* About this task
Repeat all entries word for word; skip images.

________________________________________

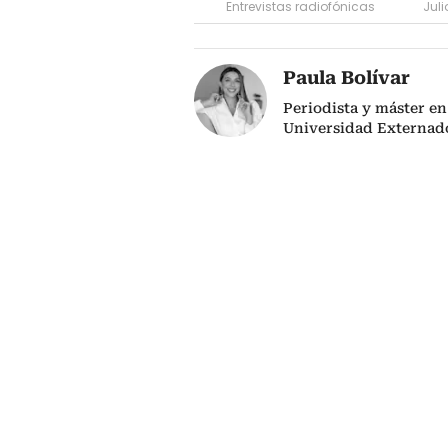
Entrevistas radiofónicas
Juli
Paula Bolívar
Periodista y máster en
Universidad Externado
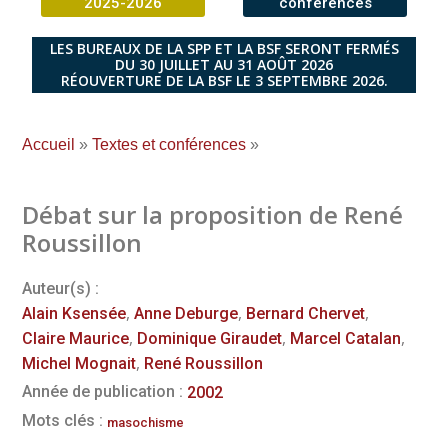
2025-2026
conférences
LES BUREAUX DE LA SPP ET LA BSF SERONT FERMÉS
DU 30 JUILLET AU 31 AOÛT 2026
RÉOUVERTURE DE LA BSF LE 3 SEPTEMBRE 2026.
Accueil
»
Textes et conférences
»
Débat sur la proposition de René
Roussillon
Auteur(s) :
,
,
,
Alain Ksensée
Anne Deburge
Bernard Chervet
,
,
,
Claire Maurice
Dominique Giraudet
Marcel Catalan
,
Michel Mognait
René Roussillon
Année de publication :
2002
Mots clés :
masochisme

________________________________________

* Response area
Entrevistas radiofónicas
Juli
Paula Bolívar
Periodista y máster en
Universidad Externado
2025-2026
conférences
LES BUREAUX DE LA SPP ET LA BSF SERONT FERMÉS
DU 30 JUILLET AU 31 AOÛT 2026
RÉOUVERTURE DE LA BSF LE 3 SEPTEMBRE 2026.
Accueil
»
Textes et conférences
»
Débat sur la proposition de René
Roussillon
Auteur(s) :
,
,
,
Alain Ksensée
Anne Deburge
Bernard Chervet
,
,
,
Claire Maurice
Dominique Giraudet
Marcel Catalan
,
Michel Mognait
René Roussillon
Année de publication :
2002
Mots clés :
masochisme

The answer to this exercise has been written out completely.